SQL / Relational Storage:
Relational Databases are one of the most common types of data storage used in applications today. A Relational Database consists of one or more tables each representing an entity. A table has columns that are considered properties available to describe the entity. Rows in the table represent instances of that entity type. Tables can be linked to each other, for example, an Order Table would link to an Order Items Table. AWS offers a service called RDS. It is a managed Relational Database for different database vendors.
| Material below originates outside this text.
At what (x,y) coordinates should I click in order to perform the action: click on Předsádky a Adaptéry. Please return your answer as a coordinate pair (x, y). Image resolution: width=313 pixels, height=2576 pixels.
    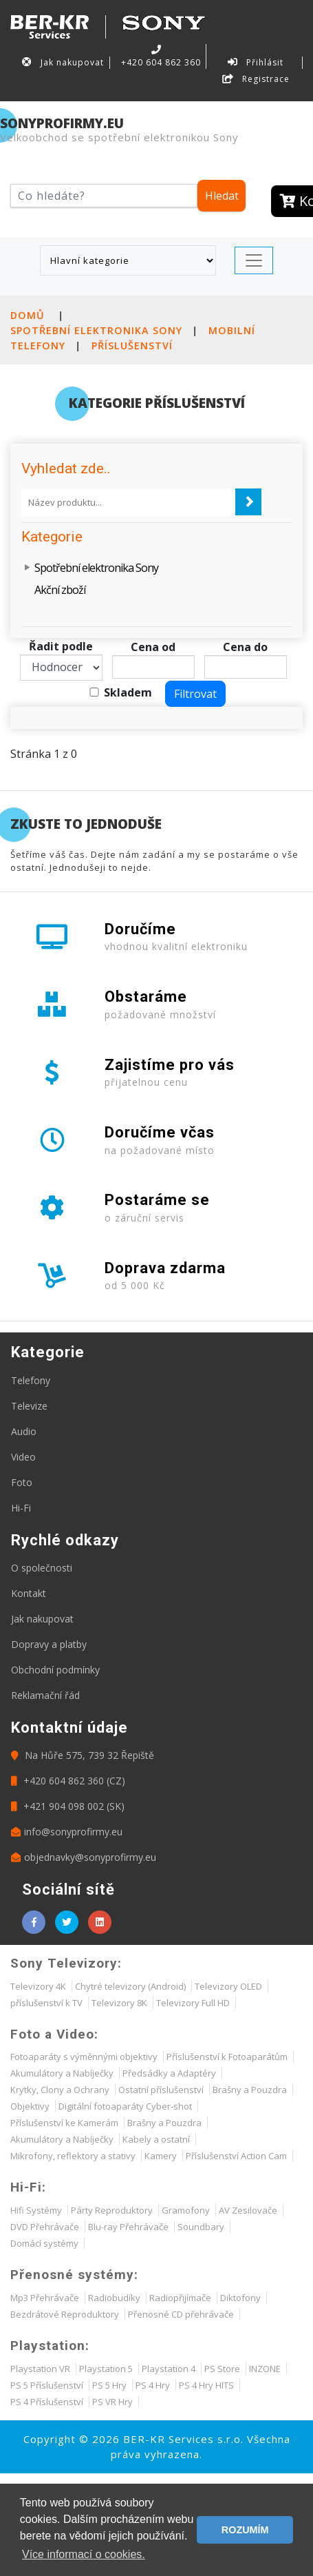     Looking at the image, I should click on (169, 2073).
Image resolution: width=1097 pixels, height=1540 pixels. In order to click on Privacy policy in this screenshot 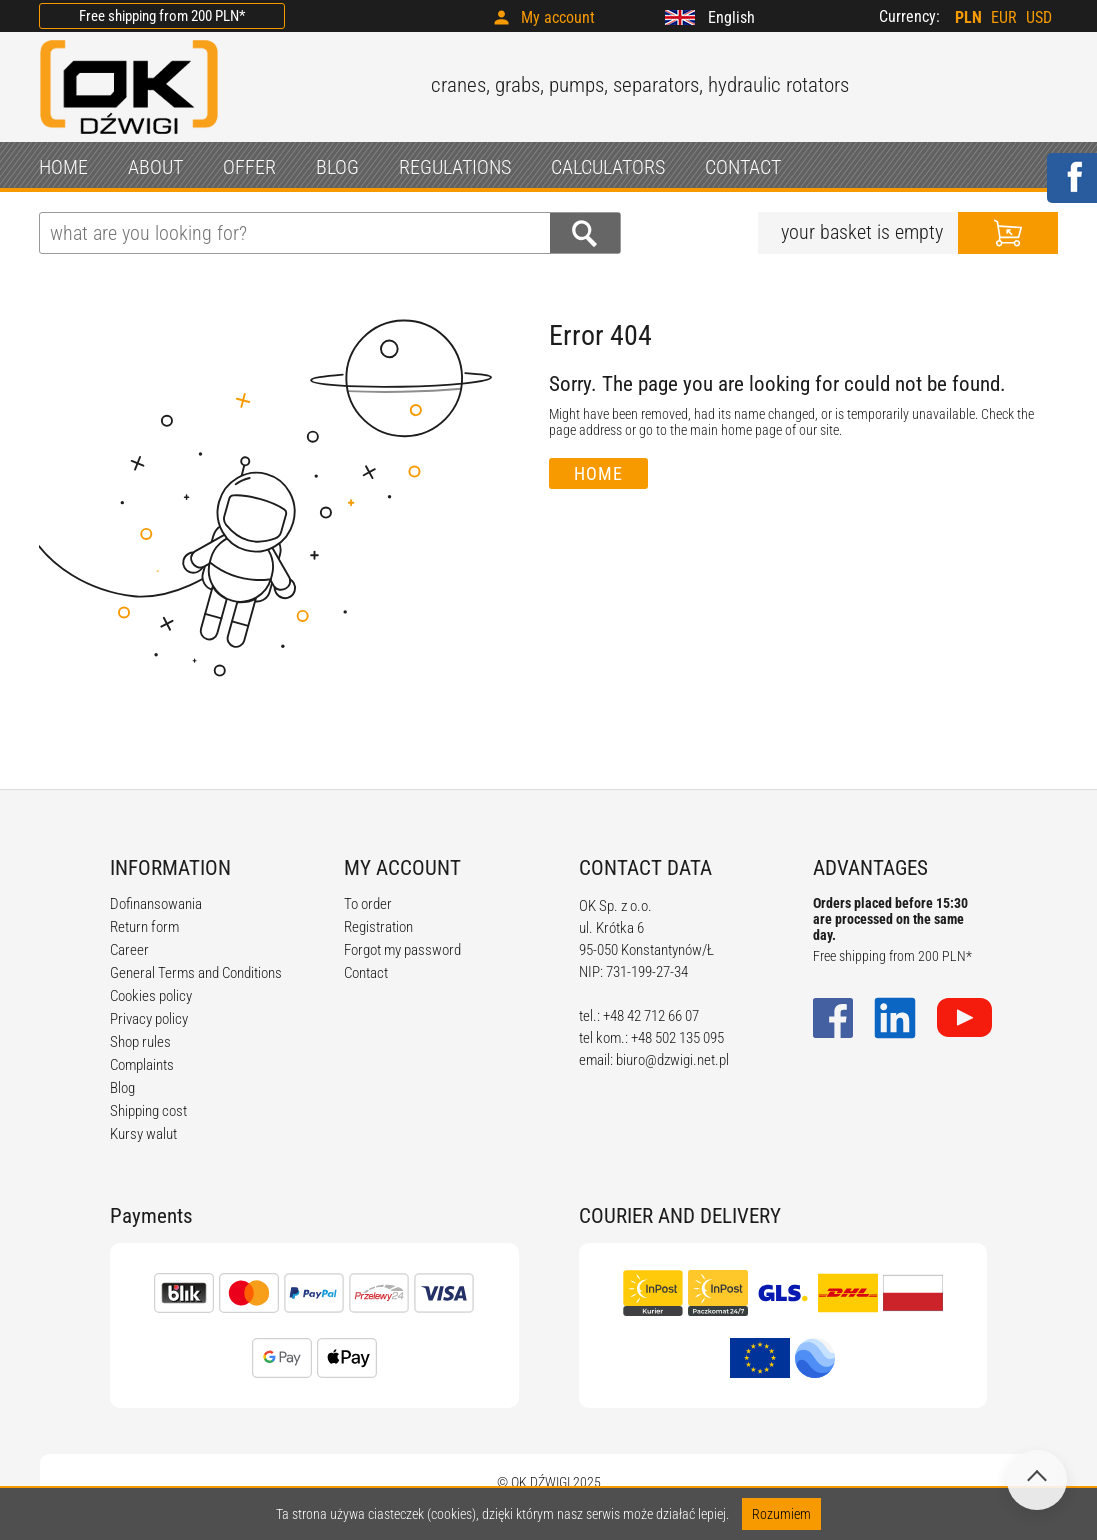 , I will do `click(149, 1019)`.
NOSQL / Non Relational Storage:
Non-Relational Databases can be easily explained as data sources that are not relational. Common within this group are NoSQL Databases that include document databases, Key-Value databases, graph databases, and more. DynamoDB, an AWS offering is a Key-Value Database. RESTful Web Services are HTTP and HTTP/S-based application programming interfaces that interact with other applications through a standard HTTP method such as GET, HOST, PUT or DELETE. The client makes a request to be an URI with any applicable input parameters. The server will process the request and return a response that is consumed by the client. RESTful Web Services have gained popularity because they are considered simpler than their alternatives.
Security Policies are just one of the many AWS services that are written in JSON format. Without understanding it, you would run the risk of leaving systems exposed.